Data under study:
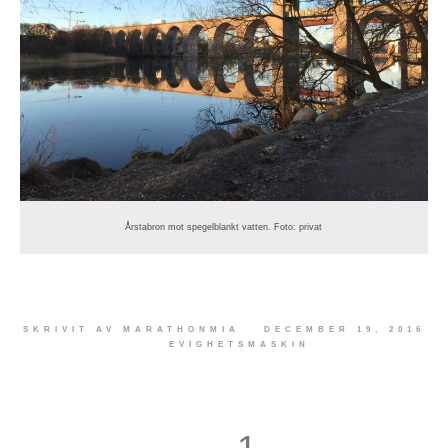
Årstabron mot spegelblankt vatten. Foto: privat
SKRIVIT AV
MARATHONMIA
DECEMBER 19, 2016
EVIGHETSMASKIN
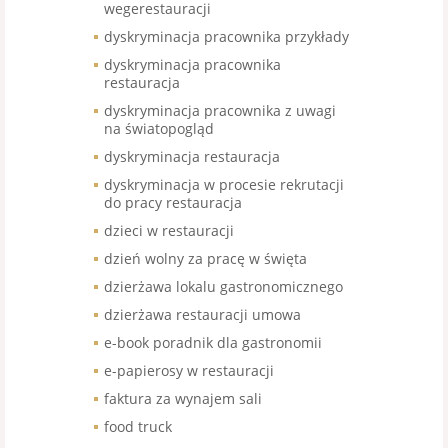
wegerestauracji
dyskryminacja pracownika przykłady
dyskryminacja pracownika
restauracja
dyskryminacja pracownika z uwagi
na światopogląd
dyskryminacja restauracja
dyskryminacja w procesie rekrutacji
do pracy restauracja
dzieci w restauracji
dzień wolny za pracę w święta
dzierżawa lokalu gastronomicznego
dzierżawa restauracji umowa
e-book poradnik dla gastronomii
e-papierosy w restauracji
faktura za wynajem sali
food truck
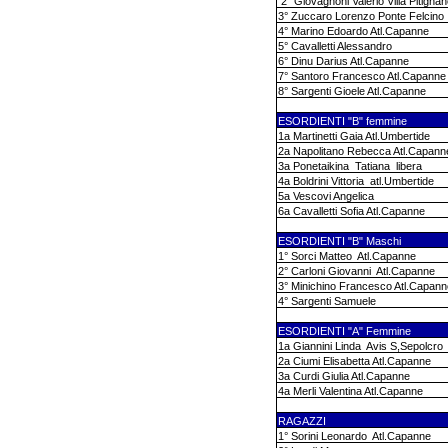
2° Giovagnoni Valerio Villa Pitigna
3° Zuccaro Lorenzo Ponte Felcino
4° Marino Edoardo Atl.Capanne
5° Cavalletti Alessandro
6° Dinu Darius Atl.Capanne
7° Santoro Francesco Atl.Capanne
8° Sargenti Gioele Atl.Capanne
ESORDIENTI "B" femmine
1a Martinetti Gaia Atl.Umbertide
2a Napolitano Rebecca Atl.Capann
3a Ponetaikina
Tatiana
libera
4a Boldrini Vittoria
atl.Umbertide
5a Vescovi Angelica
6a Cavalletti Sofia Atl.Capanne
ESORDIENTI "B" Maschi
1° Sorci Matteo
Atl.Capanne
2° Carloni Giovanni
Atl.Capanne
3° Minichino Francesco Atl.Capann
4° Sargenti Samuele
ESORDIENTI "A" Femmine
1a Giannini Linda
Avis S,Sepolcro
2a Ciumi Elisabetta Atl.Capanne
3a Curdi Giulia Atl.Capanne
4a Merli Valentina Atl.Capanne
RAGAZZI
1° Sorini Leonardo
Atl.Capanne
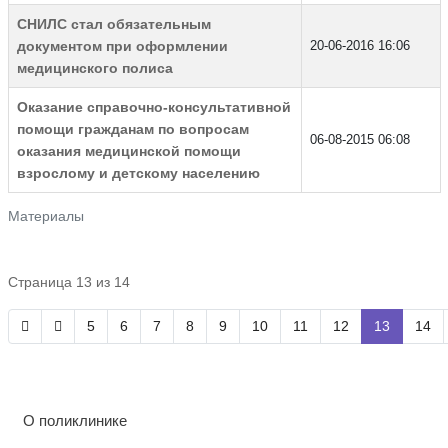
СНИЛС стал обязательным
документом при оформлении
20-06-2016 16:06
медицинского полиса
Оказание справочно-консультативной
помощи гражданам по вопросам
06-08-2015 06:08
оказания медицинской помощи
взрослому и детскому населению
Материалы
Страница 13 из 14
5
6
7
8
9
10
11
12
13
14
О поликлинике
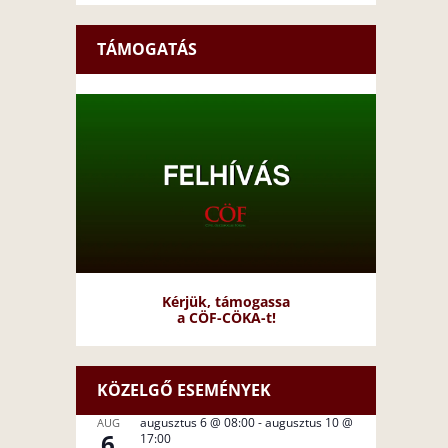
TÁMOGATÁS
Kérjük, támogassa
a CÖF-CÖKA-t!
KÖZELGŐ ESEMÉNYEK
augusztus 6 @ 08:00
-
augusztus 10 @
AUG
6
17:00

What this task involves:
Whenever a line in the material above holds the string "pracownika", copy that line in full.

Your response:
dyskryminacja pracownika przykłady
dyskryminacja pracownika
dyskryminacja pracownika z uwagi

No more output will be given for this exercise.